During 3TV’s ride along with police through Old Town Scottsdale, officers stopped a man driving on the wrong side of the street.

“What I want you to know, I’m actually audio and video recording,” Negron told the man. “It’s a pilot program for our patrol cameras.”

Negron says, in most cases, demeanor quickly changes for the better, which is especially helpful while patrolling the bar district after dark.  Usually people become more cooperative and less belligerent, he says.

Potentially dangerous situations can be captured on the officer’s phone and used as evidence, video which protect both parties involved.

A recent case in Mesa went viral after an officer wearing a similar camera recorded an incident in which he was attacked by a suspect.  Police say it showed the officer acted by the book in dealing with a difficult situation.

On the other hand, a Phoenix police officer was recently fired after his camera caught him swearing at suspects.
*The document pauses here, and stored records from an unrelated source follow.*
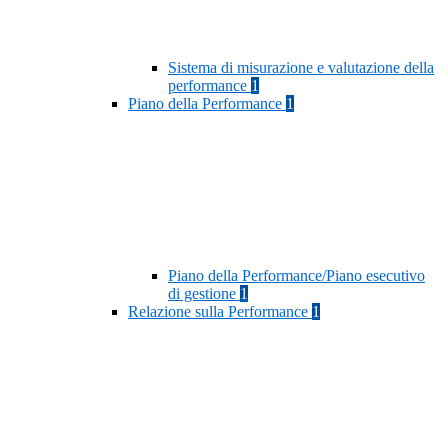
Sistema di misurazione e valutazione della
performance
1
Piano della Performance
1
Piano della Performance/Piano esecutivo
di gestione
1
Relazione sulla Performance
1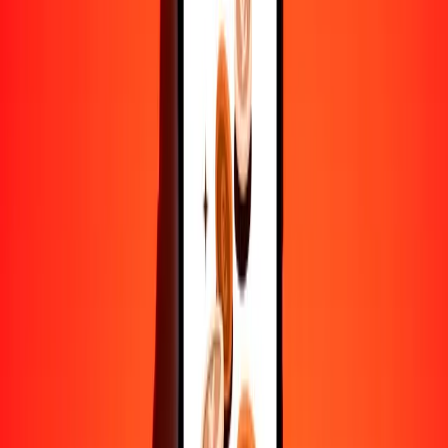
10,000
BIF
444.93469
DZD
Convertir franco burundés a dinar argelino
BIF
DZD
1
BIF
0.04449
DZD
5
BIF
0.22247
DZD
25
BIF
1.11234
DZD
50
BIF
2.22467
DZD
100
BIF
4.44935
DZD
500
BIF
22.24673
DZD
1000
BIF
44.49347
DZD
10,000
BIF
444.93469
DZD
Convertir dinar argelino a franco burundés
DZD
BIF
1
DZD
22.47521
BIF
5
DZD
112.37604
BIF
25
DZD
561.88021
BIF
50
DZD
1123.76043
BIF
100
DZD
2247.52085
BIF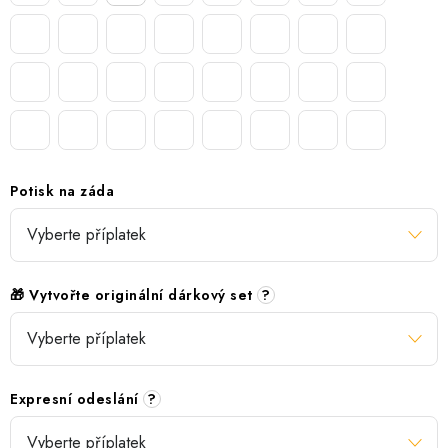
Potisk na záda
🎁 Vytvořte originální dárkový set
?
Expresní odeslání
?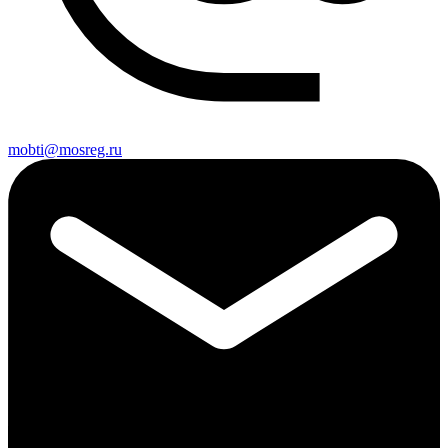
mobti@mosreg.ru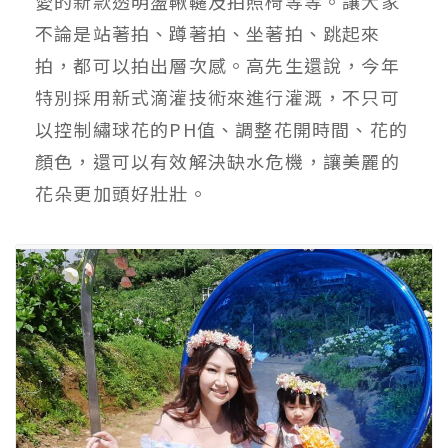
愛的新款透明盪鞦韆及拍照椅等等。讓大家
不論是站著拍、蹲著拍、坐著拍、跳起來
拍，都可以拍出層次感。高先生還說，今年
特別採用新式滴灌技術來進行灌溉，不只可
以控制繡球花的PH值、調整花開時間、花的
顏色，還可以有效解決缺水危機，讓美麗的
花朵更加頭好壯壯。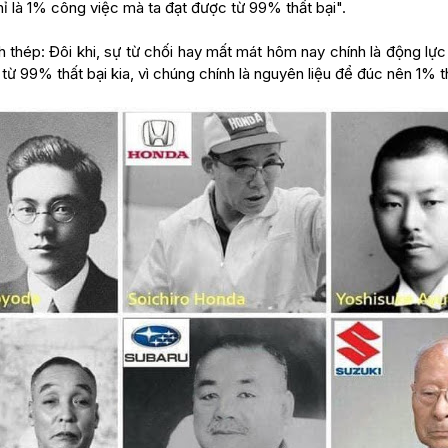
ỉ là 1% công việc mà ta đạt được từ 99% thất bại".
h thép: Đôi khi, sự từ chối hay mất mát hôm nay chính là động lự
 từ 99% thất bại kia, vì chúng chính là nguyên liệu để đúc nên 1% 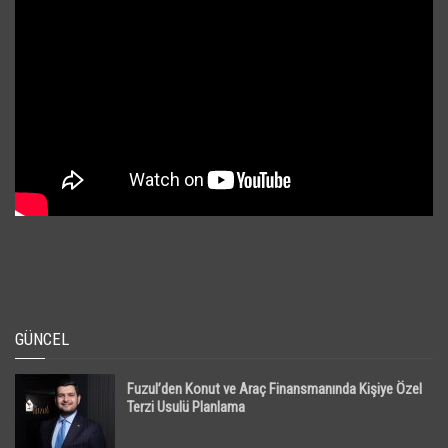
GÜNCEL
Fuzul’den Konut ve Araç Finansmanında Kişiye Özel
Terzi Usulü Planlama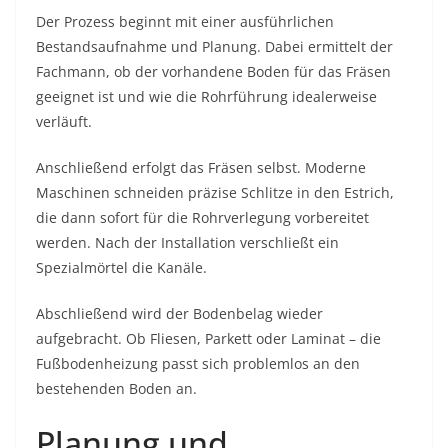
Der Prozess beginnt mit einer ausführlichen
Bestandsaufnahme und Planung. Dabei ermittelt der
Fachmann, ob der vorhandene Boden für das Fräsen
geeignet ist und wie die Rohrführung idealerweise
verläuft.
Anschließend erfolgt das Fräsen selbst. Moderne
Maschinen schneiden präzise Schlitze in den Estrich,
die dann sofort für die Rohrverlegung vorbereitet
werden. Nach der Installation verschließt ein
Spezialmörtel die Kanäle.
Abschließend wird der Bodenbelag wieder
aufgebracht. Ob Fliesen, Parkett oder Laminat – die
Fußbodenheizung passt sich problemlos an den
bestehenden Boden an.
Planung und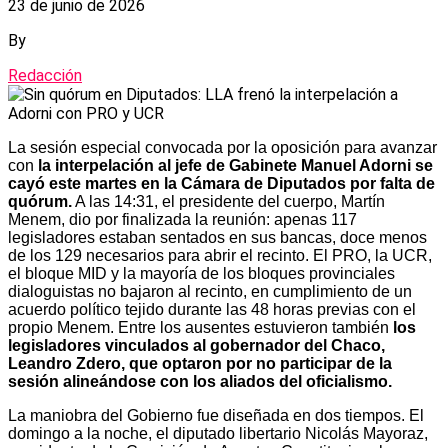
23 de junio de 2026
By
Redacción
La sesión especial convocada por la oposición para avanzar
con
la interpelación al jefe de Gabinete Manuel Adorni se
cayó este martes en la Cámara de Diputados por falta de
quórum.
A las 14:31, el presidente del cuerpo, Martín
Menem, dio por finalizada la reunión: apenas 117
legisladores estaban sentados en sus bancas, doce menos
de los 129 necesarios para abrir el recinto. El PRO, la UCR,
el bloque MID y la mayoría de los bloques provinciales
dialoguistas no bajaron al recinto, en cumplimiento de un
acuerdo político tejido durante las 48 horas previas con el
propio Menem. Entre los ausentes estuvieron también
los
legisladores vinculados al gobernador del Chaco,
Leandro Zdero, que optaron por no participar de la
sesión alineándose con los aliados del oficialismo.
La maniobra del Gobierno fue diseñada en dos tiempos. El
domingo a la noche, el diputado libertario Nicolás Mayoraz,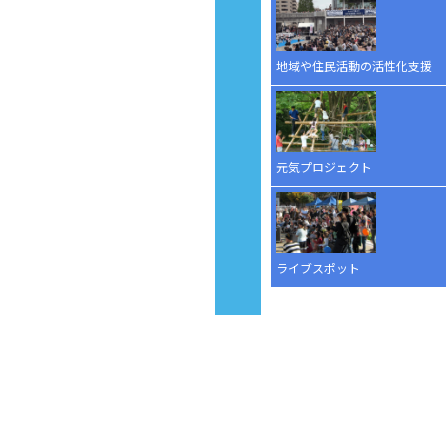
地域や住民活動の活性化支援
元気プロジェクト
ライブスポット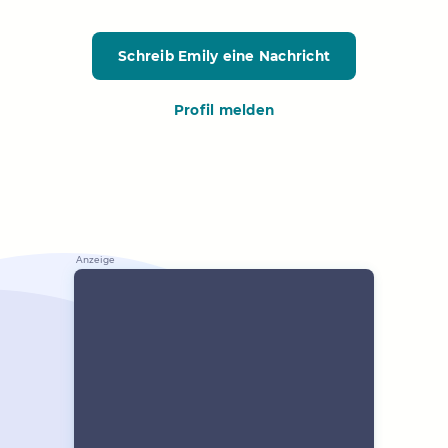
Schreib Emily
eine Nachricht
Profil melden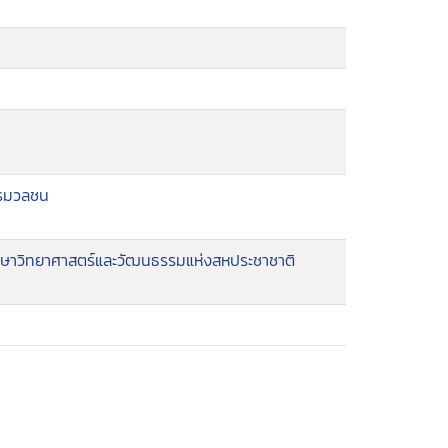
ารมวลชน
กษาวิทยาศาสตร์และวัฒนธรรมแห่งสหประชาชาติ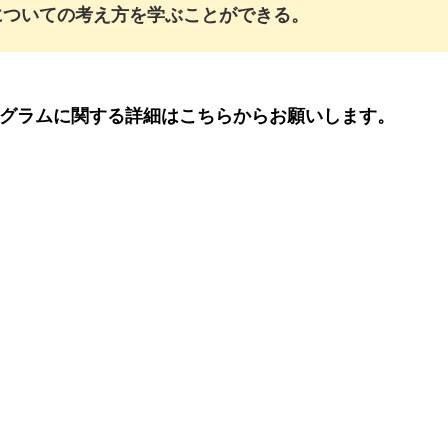
についての考え方を学ぶことができる。
グラムに関する詳細はこちらからお願いします。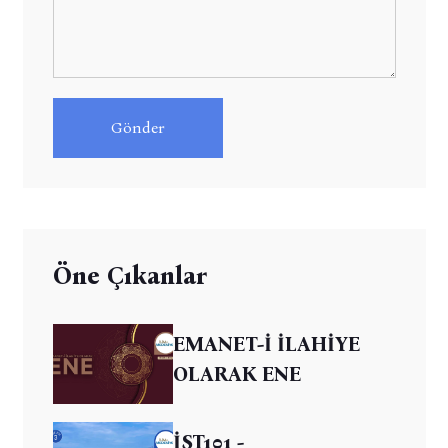
Gönder
Öne Çıkanlar
EMANET-İ İLAHİYE
OLARAK ENE
İST101 -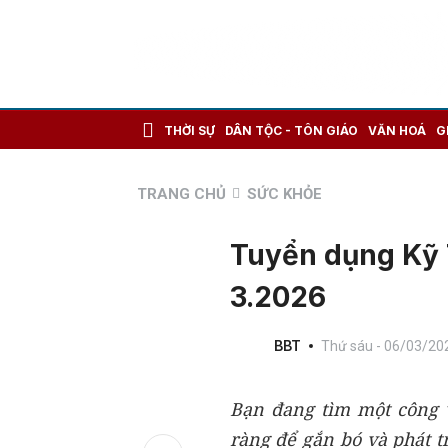
THỜI SỰ
DÂN TỘC - TÔN GIÁO
VĂN HOÁ
G
TRANG CHỦ
SỨC KHỎE
Tuyển dụng Kỹ 
3.2026
BBT
Thứ sáu - 06/03/20
Bạn đang tìm một công v
ràng để gắn bó và phát t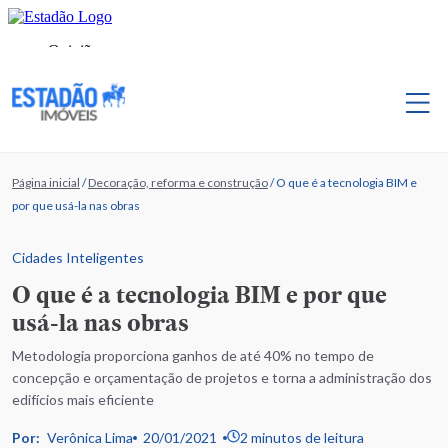
Página inicial
/
Decoração, reforma e construção
/
O que é a tecnologia BIM e
por que usá-la nas obras
Cidades Inteligentes
O que é a tecnologia BIM e por que
usá-la nas obras
Metodologia proporciona ganhos de até 40% no tempo de
concepção e orçamentação de projetos e torna a administração dos
edifícios mais eficiente
Por:
Verônica Lima
20/01/2021
2 minutos de leitura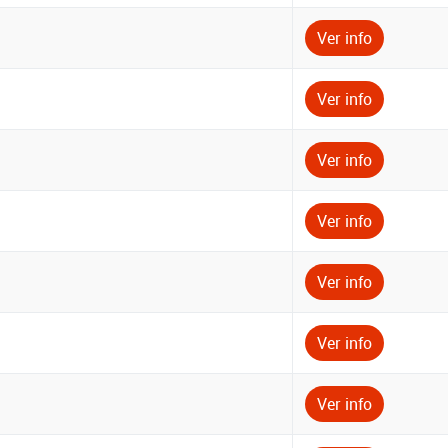
Ver info
Ver info
Ver info
Ver info
Ver info
Ver info
Ver info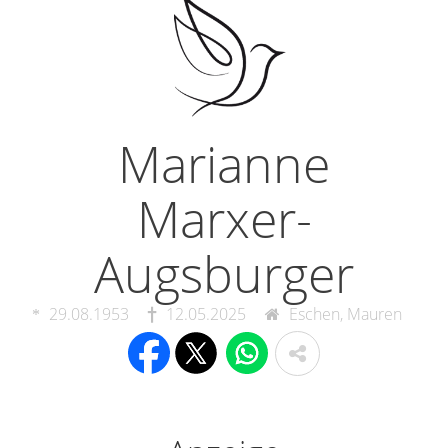
Marianne
Marxer-
Augsburger
29.08.1953
12.05.2025
Eschen, Mauren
“It’s going to work out for both parties,” said Brian Dehn who lives in Scottsdale. “I’m for it.”

Despite privacy concerns by some, almost everyone 3TV talked to on Thursday night said they were in favor of cameras and the accountability they provide.

“We’re being filmed by anyone with a phone, or a tablet,” said Officer Negron. “We shouldn’t have anything to hide.”

Scottsdale police say each camera costs about $1,000.  So far, they’ve spent about $10,000 on the cameras.